Improvement of the dissolution of the antineoplastic drug regorafenib through impregnation into pullulan polysaccharide using supercritical fluid technology: Optimization of the process

Abstract

This study explores the impregnation of regorafenib monohydrate (REG MH) into microbial-based pullulan (PULL) using supercritical carbon dioxide (scCO2) for the first time, aiming to promote the oral bioavailability, water solubility and therapeutic efficacy of the drug. Pullulan was produced by Aureobasidium pullulans. A Box-Behnken design (BBD) was employed to optimize key impregnation factors including temperature (308, 318 and 328 K), pressure (200, 240 and 280 bar) and time (5, 7 and 9 h) on drug loading.

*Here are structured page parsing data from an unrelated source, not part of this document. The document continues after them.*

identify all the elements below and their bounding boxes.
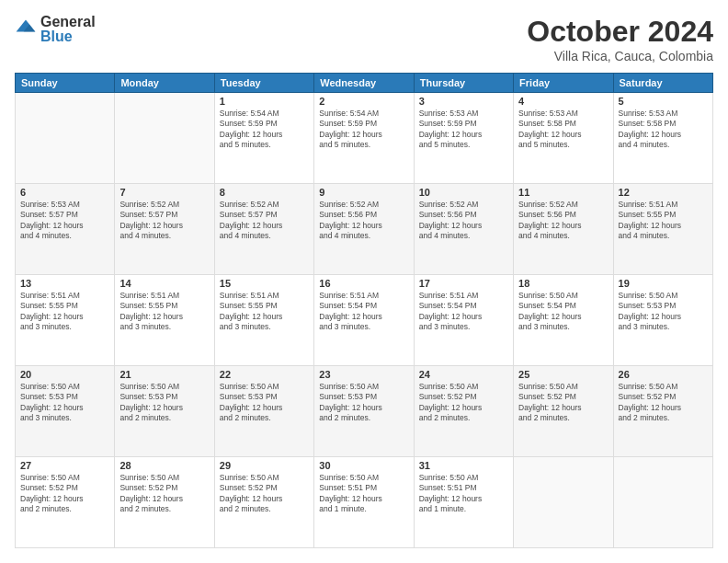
day-number: 6 [20, 187, 109, 198]
calendar-cell: 23Sunrise: 5:50 AM Sunset: 5:53 PM Dayli… [314, 366, 414, 457]
calendar-week-3: 20Sunrise: 5:50 AM Sunset: 5:53 PM Dayli… [16, 366, 713, 457]
calendar-cell: 11Sunrise: 5:52 AM Sunset: 5:56 PM Dayli… [514, 184, 613, 275]
calendar-cell: 4Sunrise: 5:53 AM Sunset: 5:58 PM Daylig… [514, 93, 613, 184]
calendar-cell: 2Sunrise: 5:54 AM Sunset: 5:59 PM Daylig… [314, 93, 414, 184]
location: Villa Rica, Cauca, Colombia [527, 49, 713, 63]
day-number: 1 [220, 96, 309, 107]
calendar-cell: 24Sunrise: 5:50 AM Sunset: 5:52 PM Dayli… [414, 366, 513, 457]
day-number: 19 [619, 278, 708, 289]
calendar-cell: 30Sunrise: 5:50 AM Sunset: 5:51 PM Dayli… [314, 457, 414, 548]
day-info: Sunrise: 5:50 AM Sunset: 5:51 PM Dayligh… [319, 473, 408, 515]
day-info: Sunrise: 5:51 AM Sunset: 5:55 PM Dayligh… [119, 291, 209, 333]
calendar-cell: 3Sunrise: 5:53 AM Sunset: 5:59 PM Daylig… [414, 93, 513, 184]
day-info: Sunrise: 5:54 AM Sunset: 5:59 PM Dayligh… [319, 109, 408, 151]
day-info: Sunrise: 5:53 AM Sunset: 5:57 PM Dayligh… [20, 200, 109, 242]
calendar-cell: 28Sunrise: 5:50 AM Sunset: 5:52 PM Dayli… [115, 457, 214, 548]
calendar-cell: 14Sunrise: 5:51 AM Sunset: 5:55 PM Dayli… [115, 275, 214, 366]
day-info: Sunrise: 5:50 AM Sunset: 5:53 PM Dayligh… [619, 291, 708, 333]
day-number: 26 [619, 369, 708, 380]
calendar-cell: 1Sunrise: 5:54 AM Sunset: 5:59 PM Daylig… [214, 93, 313, 184]
day-info: Sunrise: 5:50 AM Sunset: 5:53 PM Dayligh… [220, 382, 309, 424]
day-number: 2 [319, 96, 408, 107]
calendar-cell: 9Sunrise: 5:52 AM Sunset: 5:56 PM Daylig… [314, 184, 414, 275]
day-info: Sunrise: 5:53 AM Sunset: 5:58 PM Dayligh… [518, 109, 608, 151]
calendar-cell [613, 457, 712, 548]
day-info: Sunrise: 5:50 AM Sunset: 5:52 PM Dayligh… [20, 473, 109, 515]
calendar-cell: 12Sunrise: 5:51 AM Sunset: 5:55 PM Dayli… [613, 184, 712, 275]
calendar-header: Sunday Monday Tuesday Wednesday Thursday… [16, 74, 713, 93]
calendar-cell: 27Sunrise: 5:50 AM Sunset: 5:52 PM Dayli… [16, 457, 115, 548]
day-number: 25 [518, 369, 608, 380]
day-info: Sunrise: 5:54 AM Sunset: 5:59 PM Dayligh… [220, 109, 309, 151]
calendar-cell: 17Sunrise: 5:51 AM Sunset: 5:54 PM Dayli… [414, 275, 513, 366]
day-number: 31 [419, 460, 508, 471]
calendar-cell: 15Sunrise: 5:51 AM Sunset: 5:55 PM Dayli… [214, 275, 313, 366]
calendar-cell [514, 457, 613, 548]
day-info: Sunrise: 5:52 AM Sunset: 5:56 PM Dayligh… [319, 200, 408, 242]
day-info: Sunrise: 5:51 AM Sunset: 5:55 PM Dayligh… [619, 200, 708, 242]
day-number: 3 [419, 96, 508, 107]
calendar-cell: 16Sunrise: 5:51 AM Sunset: 5:54 PM Dayli… [314, 275, 414, 366]
month-title: October 2024 [527, 15, 713, 49]
day-info: Sunrise: 5:50 AM Sunset: 5:54 PM Dayligh… [518, 291, 608, 333]
day-number: 17 [419, 278, 508, 289]
page: General Blue October 2024 Villa Rica, Ca… [0, 0, 728, 563]
calendar-cell: 31Sunrise: 5:50 AM Sunset: 5:51 PM Dayli… [414, 457, 513, 548]
day-info: Sunrise: 5:50 AM Sunset: 5:52 PM Dayligh… [220, 473, 309, 515]
calendar-cell [115, 93, 214, 184]
day-info: Sunrise: 5:50 AM Sunset: 5:53 PM Dayligh… [20, 382, 109, 424]
day-number: 13 [20, 278, 109, 289]
day-info: Sunrise: 5:50 AM Sunset: 5:53 PM Dayligh… [319, 382, 408, 424]
calendar-body: 1Sunrise: 5:54 AM Sunset: 5:59 PM Daylig… [16, 93, 713, 548]
calendar-week-1: 6Sunrise: 5:53 AM Sunset: 5:57 PM Daylig… [16, 184, 713, 275]
day-info: Sunrise: 5:51 AM Sunset: 5:54 PM Dayligh… [419, 291, 508, 333]
day-number: 14 [119, 278, 209, 289]
calendar-cell: 19Sunrise: 5:50 AM Sunset: 5:53 PM Dayli… [613, 275, 712, 366]
calendar-cell: 29Sunrise: 5:50 AM Sunset: 5:52 PM Dayli… [214, 457, 313, 548]
col-wednesday: Wednesday [314, 74, 414, 93]
col-tuesday: Tuesday [214, 74, 313, 93]
calendar-cell: 7Sunrise: 5:52 AM Sunset: 5:57 PM Daylig… [115, 184, 214, 275]
day-number: 30 [319, 460, 408, 471]
day-info: Sunrise: 5:53 AM Sunset: 5:58 PM Dayligh… [619, 109, 708, 151]
day-number: 4 [518, 96, 608, 107]
calendar-cell: 6Sunrise: 5:53 AM Sunset: 5:57 PM Daylig… [16, 184, 115, 275]
calendar-cell: 10Sunrise: 5:52 AM Sunset: 5:56 PM Dayli… [414, 184, 513, 275]
day-info: Sunrise: 5:52 AM Sunset: 5:56 PM Dayligh… [518, 200, 608, 242]
col-monday: Monday [115, 74, 214, 93]
col-friday: Friday [514, 74, 613, 93]
calendar-cell: 8Sunrise: 5:52 AM Sunset: 5:57 PM Daylig… [214, 184, 313, 275]
day-info: Sunrise: 5:52 AM Sunset: 5:57 PM Dayligh… [220, 200, 309, 242]
calendar-week-0: 1Sunrise: 5:54 AM Sunset: 5:59 PM Daylig… [16, 93, 713, 184]
day-number: 7 [119, 187, 209, 198]
day-info: Sunrise: 5:51 AM Sunset: 5:55 PM Dayligh… [220, 291, 309, 333]
logo: General Blue [15, 15, 96, 44]
calendar-cell: 22Sunrise: 5:50 AM Sunset: 5:53 PM Dayli… [214, 366, 313, 457]
calendar-cell: 5Sunrise: 5:53 AM Sunset: 5:58 PM Daylig… [613, 93, 712, 184]
day-info: Sunrise: 5:50 AM Sunset: 5:53 PM Dayligh… [119, 382, 209, 424]
col-saturday: Saturday [613, 74, 712, 93]
logo-icon [15, 18, 37, 40]
day-info: Sunrise: 5:50 AM Sunset: 5:52 PM Dayligh… [518, 382, 608, 424]
day-number: 24 [419, 369, 508, 380]
day-number: 29 [220, 460, 309, 471]
calendar-cell: 26Sunrise: 5:50 AM Sunset: 5:52 PM Dayli… [613, 366, 712, 457]
day-number: 5 [619, 96, 708, 107]
day-info: Sunrise: 5:53 AM Sunset: 5:59 PM Dayligh… [419, 109, 508, 151]
day-number: 8 [220, 187, 309, 198]
header-row: Sunday Monday Tuesday Wednesday Thursday… [16, 74, 713, 93]
day-number: 23 [319, 369, 408, 380]
day-info: Sunrise: 5:50 AM Sunset: 5:52 PM Dayligh… [419, 382, 508, 424]
title-section: October 2024 Villa Rica, Cauca, Colombia [527, 15, 713, 63]
logo-text: General Blue [40, 15, 96, 44]
day-number: 16 [319, 278, 408, 289]
day-info: Sunrise: 5:50 AM Sunset: 5:52 PM Dayligh… [119, 473, 209, 515]
day-info: Sunrise: 5:51 AM Sunset: 5:54 PM Dayligh… [319, 291, 408, 333]
day-number: 9 [319, 187, 408, 198]
day-info: Sunrise: 5:50 AM Sunset: 5:52 PM Dayligh… [619, 382, 708, 424]
calendar-cell: 13Sunrise: 5:51 AM Sunset: 5:55 PM Dayli… [16, 275, 115, 366]
day-number: 18 [518, 278, 608, 289]
logo-blue: Blue [40, 29, 96, 44]
calendar-week-4: 27Sunrise: 5:50 AM Sunset: 5:52 PM Dayli… [16, 457, 713, 548]
day-number: 15 [220, 278, 309, 289]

Results indicated that REG MH loading into pullulan tablets ranged from 0.13% to 0.57%. The maximum drug loading was achieved at a temperature of 280 K, pressure of 328 bar and time of 7 h. The highest drug loading of 0.7% was predicted by BBD under optimum conditions of 328 K, 280 bar, and a time of 9 h. The crystalline peaks for REG MH were lost after incorporation into the pullulan proving the amorphization of the embedded drug. According to differential scanning calorimetry (DSC) results, the melting point belonging to the crystalline drug faded after impregnation into the polymer, implying that the REG MH/PULL formulation converts to a complete amorphous structure. Field emission scanning electron microscopy (FE-SEM) images indicated the semi-spherical morphology of the REG MH/PULL system. The dissolution rate of the impregnated REG MH in an aqueous medium considerably enhanced to 80% during 60 h, whereas it reached 18% for the free drug. It was found that the drug release from the polymer matrix is predominantly controlled by the Fickian diffusion mechanism.